UNDERGRADUATE WRITING ASSIGNMENTS IN ENGINEERING: TARGETING COMMUNICATION SKILLS (Attribute 7)
This paper will report on some of our findings from a national study investigating the writing demands placed on students in various disciplines, including Engineering. This is a timely study given that Reave notes that a “well-‐designed program [in Engineering] will include a solid foundation in communication skills,” something she says also requires high quality feedback. For our part of the study, we investigated which courses in our Engineering school target Attribute 7 (A7, Communication Skills) and then analyzed the course syllabi to determine whether they required written assignments. We then described these assignments according to 20 variables, such as the total number of assignments written per year, feedback provided and genre.

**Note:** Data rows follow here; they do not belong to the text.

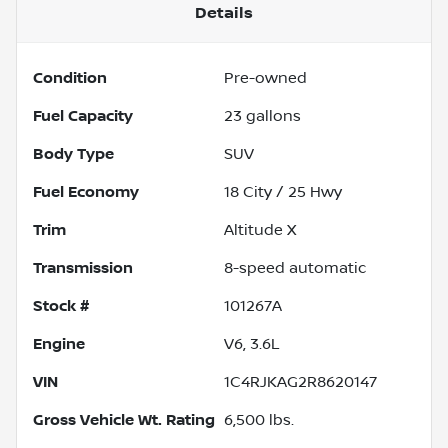
Details
Condition
Pre-owned
Fuel Capacity
23
gallons
Body Type
SUV
Fuel Economy
18
City /
25
Hwy
Trim
Altitude X
Transmission
8-speed automatic
Stock #
101267A
Engine
V6, 3.6L
VIN
1C4RJKAG2R8620147
Gross Vehicle Wt. Rating
6,500
lbs.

Ever since the accreditation board introduced them, the graduate attributes and their assessment have become the focus of most Engineering schools, so much so that Engineering course syllabi will necessarily include both a series of course outcomes and a complex chart of the expected competency levels. However, information on the assignments themselves can be far less detailed. Consequently, our findings tend to be more suggestive than definitive, though certain trends do stand out. For example, while many writing scholars, such as Paretti and Reave, would argue that students should learn the various discipline-‐specific writing genres and then be able to shape their material to satisfy the specific rhetorical demands, many course syllabi in our study simply listed “assignments” rather than specifying the kind of assignment: Civil Engineering listed 16 “assignments” of 33 (total) and Mechanical Engineering 47 of 105.Finally, even though this paucity of detail may reflect what Broadhead calls the general “paucity of requirements for writing instruction” in an Engineering school, one of the goals of the national study was to initiate discussions about the way writing is taught and supported within the departments of the schools involved. Our study’s findings, suggestive as they are, may be able to initiate that discussion.